Amazon has posted an essay-length explanation of the cloud outage that took offline some of the Web's most popular services last week. In summary, it appears that human error during an system upgrade meant a redundant backup network for the EBS (Elastic Block Service) accidentally took up the entire network traffic in the U.S. East Region, overloading it, and jamming up the system.
At the end of a long battle to restore services, Amazon says it managed to recover most data but 0.07 percent "could not be restored for customers in a consistent state". A rather miserly 10-day usage credit is being given to users, although users should check their AWS (Amazon Web Services) control panel to see if they qualify. No doubt several users are also consulting the AWS terms and conditions right now, if not lawyers.

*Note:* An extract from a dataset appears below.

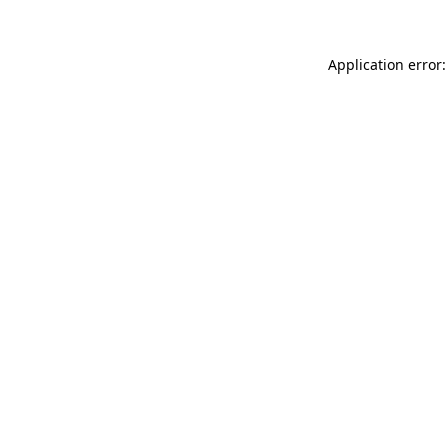
Application error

[ Get the no-nonsense explanations and advice you need to take real advantage of cloud computing in InfoWorld editors' 21-page Cloud Computing Deep Dive PDF special report. | Keep up on the day's tech news headlines with InfoWorld's Today's Headlines: Wrap Up newsletter. ]

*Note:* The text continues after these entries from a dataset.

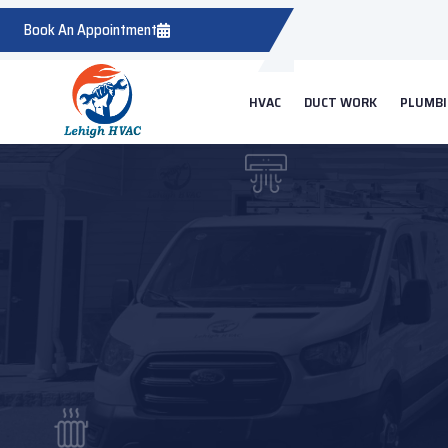
Book An Appointment
HVAC
DUCT WORK
PLUMB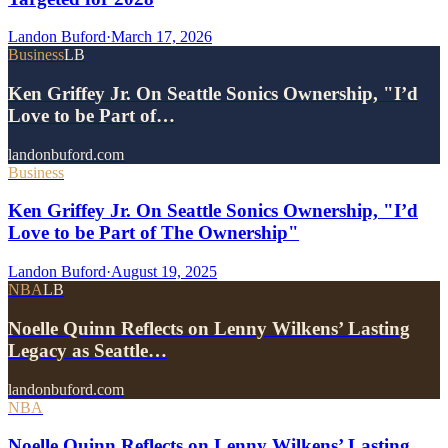
Landon Buford
·
March 17, 2026
Business
LB
Ken Griffey Jr. On Seattle Sonics Ownership, "I’d
Love to be Part of…
landonbuford.com
Business
Ken Griffey Jr. On Seattle Sonics Ownership, "I’d
Love to be Part of The Ownership"
Landon Buford
·
August 19, 2025
NBA
LB
Noelle Quinn Reflects on Lenny Wilkens’ Lasting
Legacy as Seattle…
landonbuford.com
NBA
Noelle Quinn Reflects on Lenny Wilkens’ Lasting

A software bug played a part, too. Although unlikely to occur in normal EBS usage, the bug became a substantial problem because of the sheer volume of failures that were occurring. Amazon also says their warning systems were not "fine-grained enough" to spot when other issues occurred at the same time as other, louder alarm bells were ringing.
Amazon calls the outage a "re-mirroring storm." EBS is essentially the storage component of the EC2 (Elastic Compute Cloud), which lets users hire computing capacity in Amazon's cloud service.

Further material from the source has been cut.